• [DATA SHOWN]:
^^^^^^^^

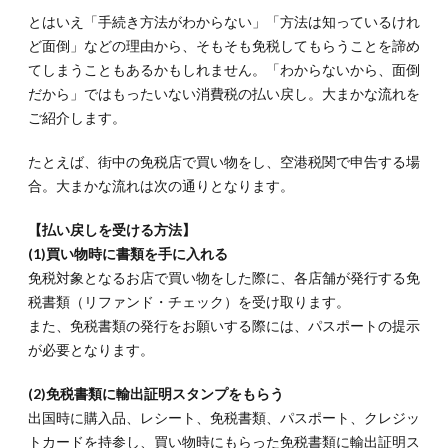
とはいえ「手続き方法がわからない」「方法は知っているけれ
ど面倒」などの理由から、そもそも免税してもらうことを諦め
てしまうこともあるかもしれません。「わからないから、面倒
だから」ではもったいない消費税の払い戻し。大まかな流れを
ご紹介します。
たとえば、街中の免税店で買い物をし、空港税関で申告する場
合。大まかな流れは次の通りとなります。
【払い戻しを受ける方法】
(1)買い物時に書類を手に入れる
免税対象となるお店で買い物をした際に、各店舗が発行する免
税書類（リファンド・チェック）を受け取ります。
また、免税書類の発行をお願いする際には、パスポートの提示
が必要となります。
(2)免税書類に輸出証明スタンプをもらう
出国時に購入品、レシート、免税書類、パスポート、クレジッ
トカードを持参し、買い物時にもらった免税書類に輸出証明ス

^^^^^^^^

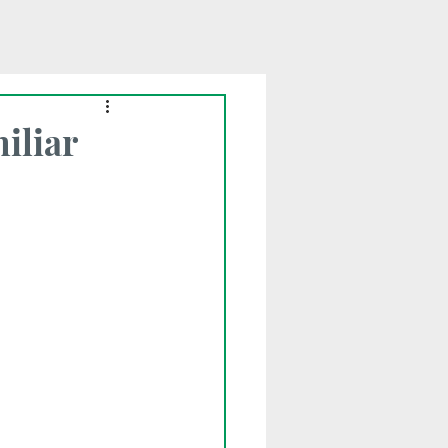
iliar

^^^^^^^^

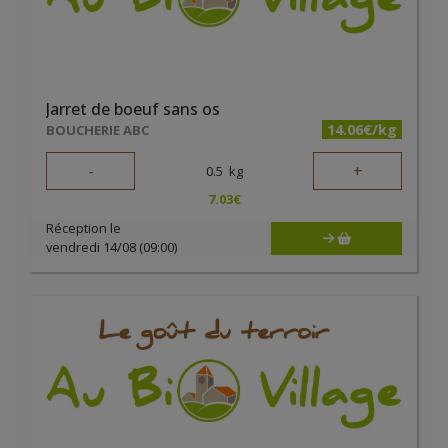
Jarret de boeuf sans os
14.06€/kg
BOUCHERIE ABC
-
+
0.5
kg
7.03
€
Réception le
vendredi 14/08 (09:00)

^^^^^^^^

• [INSTRUCTIONS TO FOLLOW]: Could you set down, word for word, only the lines above from the line with "とはいえ「手続き方法がわからない」「方法は知っているけれ" to the line with "トカードを持参し、買い物時にもらった免税書類に輸出証明ス", including both?

• [EXERCISE ANSWER]:
とはいえ「手続き方法がわからない」「方法は知っているけれ
ど面倒」などの理由から、そもそも免税してもらうことを諦め
てしまうこともあるかもしれません。「わからないから、面倒
だから」ではもったいない消費税の払い戻し。大まかな流れを
ご紹介します。
たとえば、街中の免税店で買い物をし、空港税関で申告する場
合。大まかな流れは次の通りとなります。
【払い戻しを受ける方法】
(1)買い物時に書類を手に入れる
免税対象となるお店で買い物をした際に、各店舗が発行する免
税書類（リファンド・チェック）を受け取ります。
また、免税書類の発行をお願いする際には、パスポートの提示
が必要となります。
(2)免税書類に輸出証明スタンプをもらう
出国時に購入品、レシート、免税書類、パスポート、クレジッ
トカードを持参し、買い物時にもらった免税書類に輸出証明ス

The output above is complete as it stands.